Odds and Ends – for those personal touches, those final details to make your retirement destination just so. Here are a few examples that tickle our fancy and are on our most important list:  must have one awesome burrito place; tip top martini joint; good, spicy Thai restaurant; locale for that perfect cup of morning java (Starbucks/Peets are “okay”, but a neighborhood brewery would be ideal); along that note, local brewery with just-right-suds; corner grocery store with a bit of everything; bakery for that fresh morning or afternoon pastry; and a wine shop with a nice diversity to satisfy our love of good vino.

Ultimately the where to retire to decision is a combination of research and fact gathering along with gut feeling, wishful dreaming and a dash of risk. You want to find inspiration in your retirement life. Do your homework and have fun. The world is full of exciting places to live and I believe that there is someplace out there just right for each of us.
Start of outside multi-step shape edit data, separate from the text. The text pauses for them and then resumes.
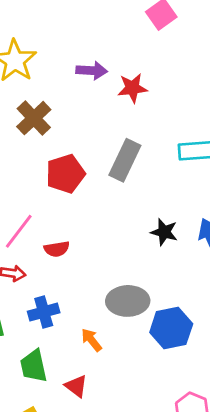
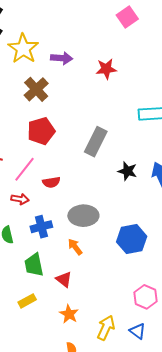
purple arrow: (92, 71) -> (62, 58), moved
gray rectangle: (125, 160) -> (96, 142), moved
red pentagon: (65, 174) -> (41, 131), moved
gray ellipse: (128, 301) -> (83, 216), moved

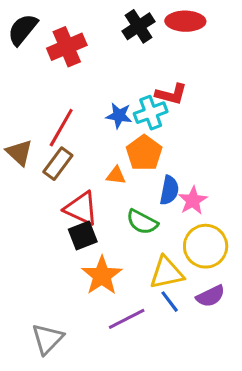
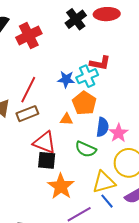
brown rectangle: (58, 164) -> (27, 114), turned 35
black square: (83, 235) -> (47, 160), turned 30

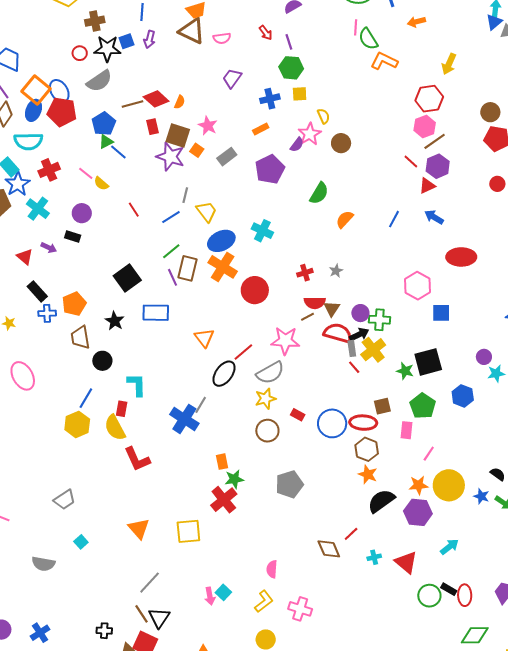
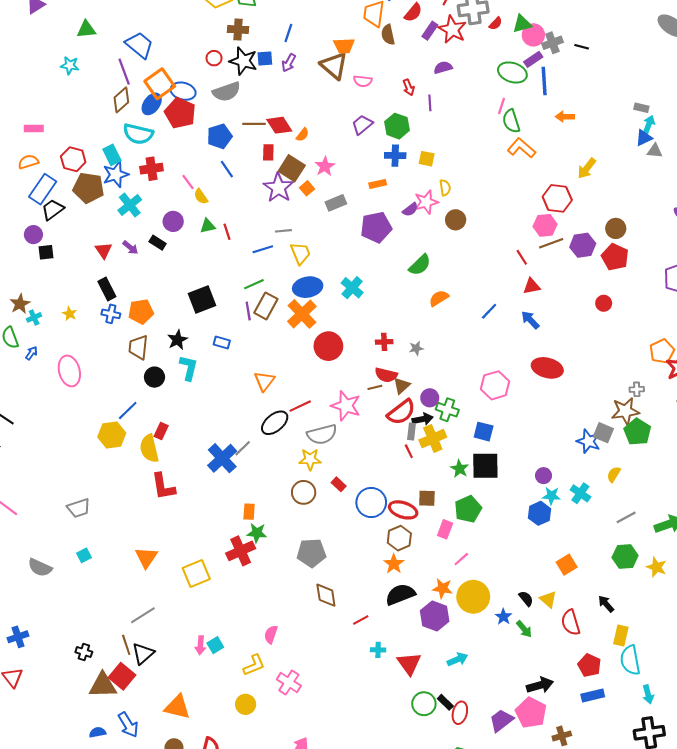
green hexagon: (291, 68) -> (397, 126), moved
blue ellipse: (59, 91) -> (183, 91), turned -60
green triangle: (106, 142) -> (208, 226), moved
purple hexagon: (438, 166) -> (583, 245), moved
gray line: (185, 195) -> (283, 231), turned 56
blue rectangle: (156, 313) -> (222, 342), size x0.6
blue square: (441, 313) -> (484, 432), moved
red semicircle: (338, 333) -> (401, 412), turned 112
cyan L-shape: (137, 385) -> (189, 368), moved
blue hexagon: (463, 396) -> (540, 513), moved
yellow square: (188, 531) -> (196, 574), turned -32
brown diamond: (329, 549) -> (326, 595), moved

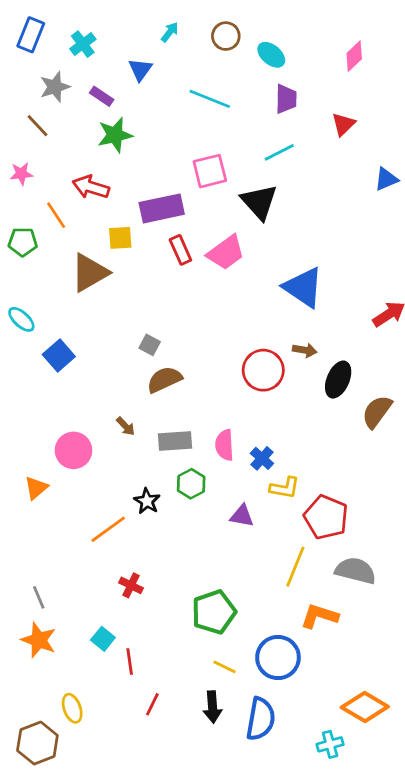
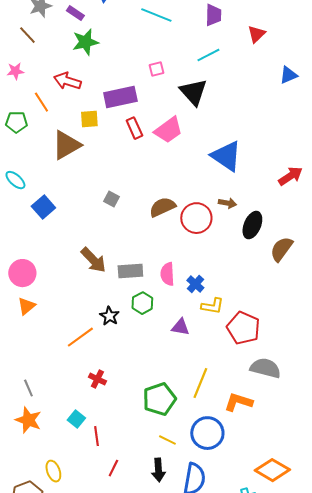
pink square: (210, 171) -> (156, 69), size x0.6
brown semicircle: (164, 380) -> (162, 207), moved
brown arrow: (126, 426) -> (93, 260), size x1.8
pink circle: (73, 450) -> (22, 273), moved
yellow line: (295, 567) -> (200, 383), moved

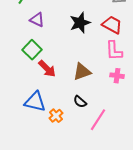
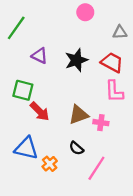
purple triangle: (37, 20) -> (40, 56), moved
green square: (32, 50) -> (23, 90), turned -30
pink cross: (117, 76) -> (101, 123), moved

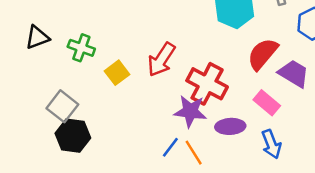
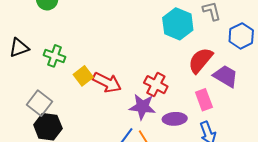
red arrow: (161, 60) -> (107, 82), moved, turned -96
red cross: (207, 84) -> (156, 85), size x0.7
pink rectangle: (267, 103) -> (204, 100), turned 30

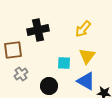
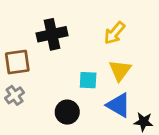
gray cross: (21, 74) -> (15, 95), moved

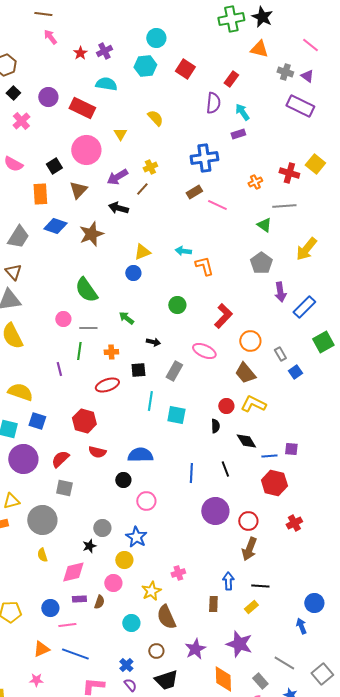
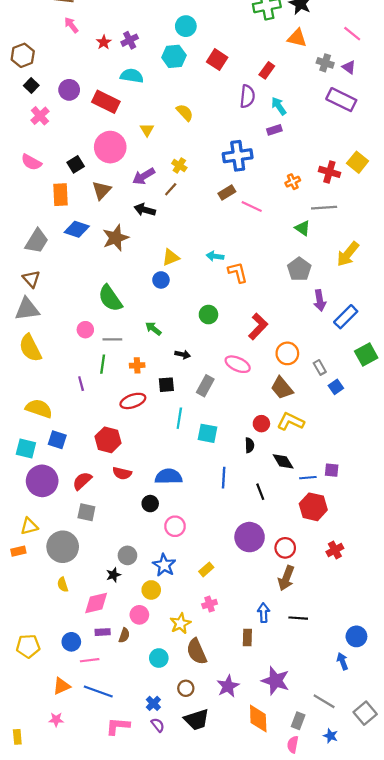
yellow cross: (150, 167) -> (179, 165), turned -32
blue line: (191, 473) -> (224, 478), moved
yellow rectangle: (251, 607) -> (206, 569), moved
gray rectangle: (260, 681) -> (298, 721), turned 63

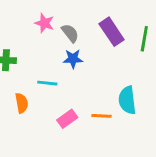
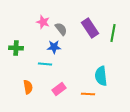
blue star: (73, 59) -> (54, 47), moved
orange semicircle: (22, 103) -> (28, 87), moved
orange line: (102, 116) -> (88, 94), moved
Don’t forget to pick up a free copy of my Navigating the Retirement Jungle, available upon request by mailing to


2 thoughts on “Retire to your Shangri La

  1. Thanks for an excellent list of “five variables” to consider regarding relocation in retirement. About your two columns (plus and minus), I’d like to make a suggestion – I’d suggest that the retiree make three lists – “Must haves,” “Nice to haves,” and “Definitely don’t wants.” The “Must haves” are those characteristics of an ideal retirement place which are most important, those which the retiree is unwilling to compromise. The “Nice to haves,” are the factors which the retiree would prefer to have, but about which he or she would make some compromise. The “Definitely don’t wants,” are characteristics of a community which, for the individual retiree, are deal breakers. That is, they absolutely wouldn’t consider moving to a community which has those specific characteristics.

    And just one more suggestion, if I may – I’d suggest that the person newly retired not be in a hurry to move. The decision to stay put for a year or so gives the retiree the opportunity to test out retirement without introducing another variable. Seems to me a good idea to make just one major change at a time. The retiree can first see how it feels to be retired. Then figure out what he or she likes and doesn’t like about their current location related to retired life. At the end of a year (more or less), the retiree will then be able to make a more informed decision regarding relocation.

    • Thanks for the comment Bill – I like your three column suggestion. And I agree with taking time before making the final decision to move. Better to think about it and do your research since it is a big decision. I am sure you and your wife put some serious time into the decision for one way tickets to Peru! But it sure sounds like it was a decision well made.